Description of the task >> Your job is to copy every line in the material containing the word "into".

Excerpted data >>
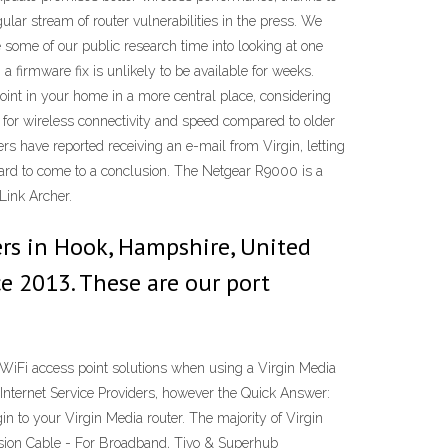
lar stream of router vulnerabilities in the press. We
e some of our public research time into looking at one
a firmware fix is unlikely to be available for weeks.
oint in your home in a more central place, considering
 for wireless connectivity and speed compared to older
s have reported receiving an e-mail from Virgin, letting
 hard to come to a conclusion. The Netgear R9000 is a
Link Archer.
ers in Hook, Hampshire, United
ce 2013. These are our port
WiFi access point solutions when using a Virgin Media
nternet Service Providers, however the Quick Answer:
n to your Virgin Media router. The majority of Virgin
ension Cable - For Broadband, Tivo & Superhub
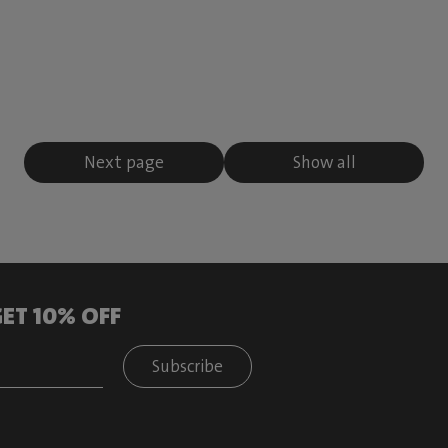
Next page
Show all
ET 10% OFF
Subscribe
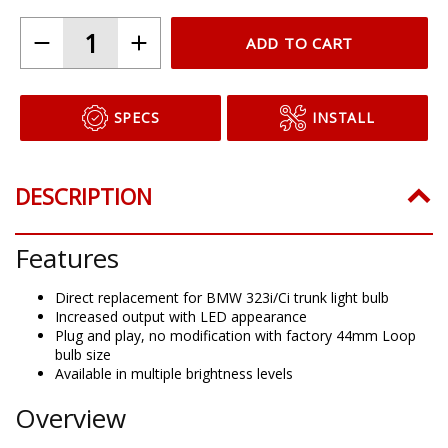
ADD TO CART
SPECS
INSTALL
DESCRIPTION
Features
Direct replacement for BMW 323i/Ci trunk light bulb
Increased output with LED appearance
Plug and play, no modification with factory 44mm Loop
bulb size
Available in multiple brightness levels
Overview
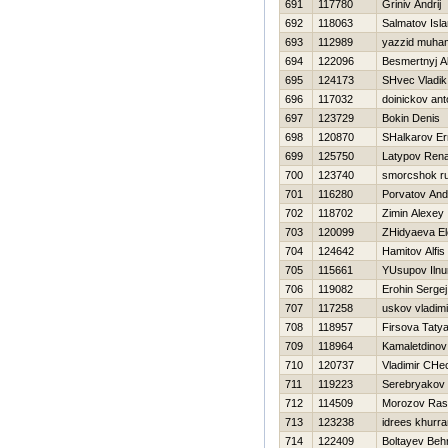
691
117780
Grinіv Andrіj
692
118063
Salmatov Isl
693
112989
yazzid muh
694
122096
Besmertnyj A
695
124173
SHvec Vladik
696
117032
doinickov ant
697
123729
Bokin Denis
698
120870
SHalkarov Er
699
125750
Latypov Rena
700
123740
smorcshok ru
701
116280
Porvatov And
702
118702
Zimin Alexey
703
120099
ZHidyaeva E
704
124642
Hamitov Alfis
705
115661
YUsupov Ilnu
706
119082
Erohin Sergej
707
117258
uskov vladimi
708
118957
Firsova Taty
709
118964
Kamaletdinov
710
120737
Vladimir CHe
711
119223
Serebryakov 
712
114509
Morozov Ras
713
123238
idrees khurr
714
122409
Boltayev Beh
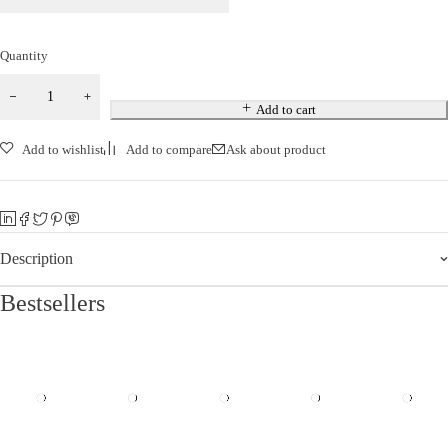
Quantity
Add to cart
Add to wishlist
Add to compare
Ask about product
Description
Bestsellers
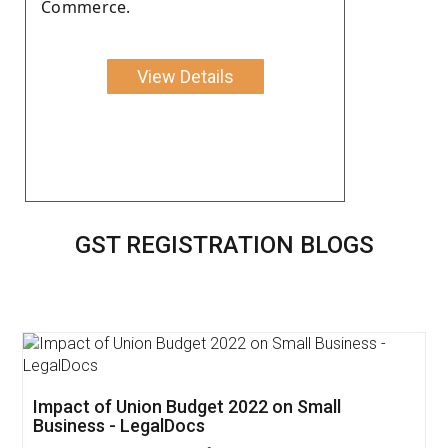
Commerce.
View Details
GST REGISTRATION BLOGS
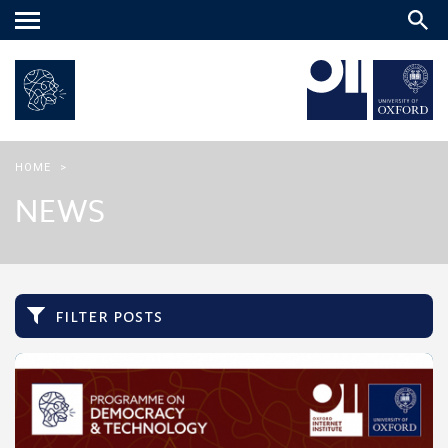
Main
menu
HOME
>
NEWS
filter posts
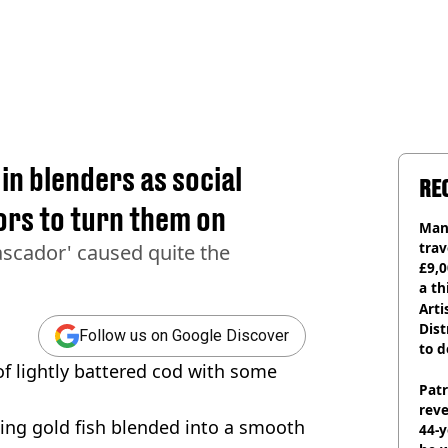
in blenders as social
RE
ors to turn them on
Man 
trav
Pascador' caused quite the
£9,0
a th
Arti
Dist
Follow us on Google Discover
to d
 of lightly battered cod with some
Pat
rev
ming gold fish blended into a smooth
44-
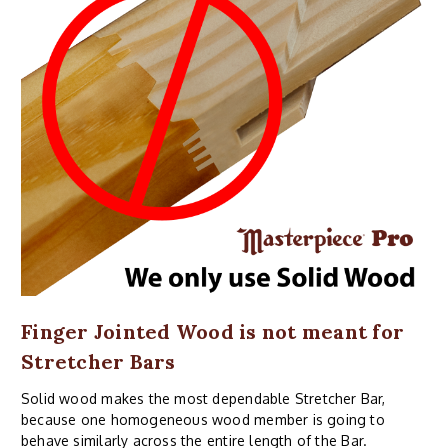
Finger Jointed Wood is not meant for
Stretcher Bars
Solid wood makes the most dependable Stretcher Bar,
because one homogeneous wood member is going to
behave similarly across the entire length of the Bar.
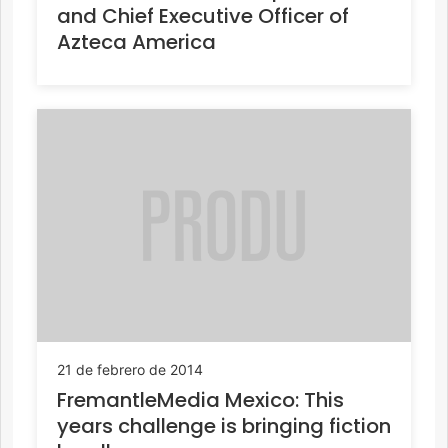
and Chief Executive Officer of
Azteca America
21 de febrero de 2014
FremantleMedia Mexico: This
years challenge is bringing fiction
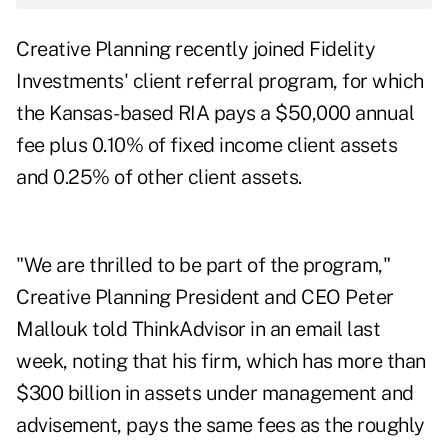
Creative Planning recently
joined
Fidelity
Investments' client referral program, for which
the Kansas-based RIA pays a $50,000 annual
fee plus 0.10% of fixed income client assets
and 0.25% of other client assets.
"We are thrilled to be part of the program,"
Creative Planning President and CEO Peter
Mallouk told ThinkAdvisor in an email last
week, noting that his firm, which has more than
$300 billion in assets under management and
advisement, pays the same fees as the roughly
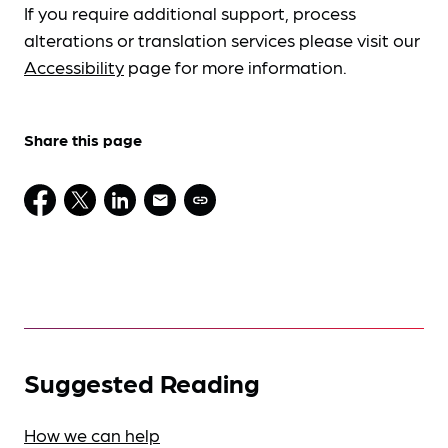
If you require additional support, process
alterations or translation services please visit our
Accessibility
page for more information.
Share this page
Suggested Reading
How we can help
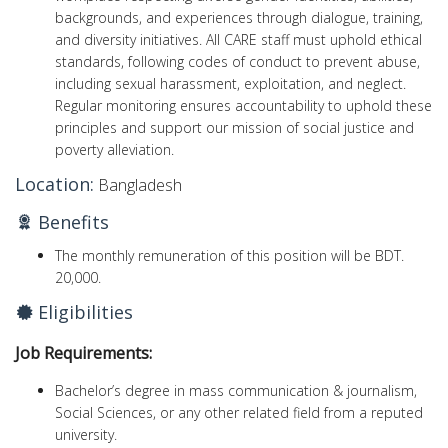
backgrounds, and experiences through dialogue, training,
and diversity initiatives. All CARE staff must uphold ethical
standards, following codes of conduct to prevent abuse,
including sexual harassment, exploitation, and neglect.
Regular monitoring ensures accountability to uphold these
principles and support our mission of social justice and
poverty alleviation.
Location:
Bangladesh
Benefits
The monthly remuneration of this position will be BDT.
20,000.
Eligibilities
Job Requirements:
Bachelor’s degree in mass communication & journalism,
Social Sciences, or any other related field from a reputed
university.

Result of this task >>
e some of our public research time into looking at one
ming gold fish blended into a smooth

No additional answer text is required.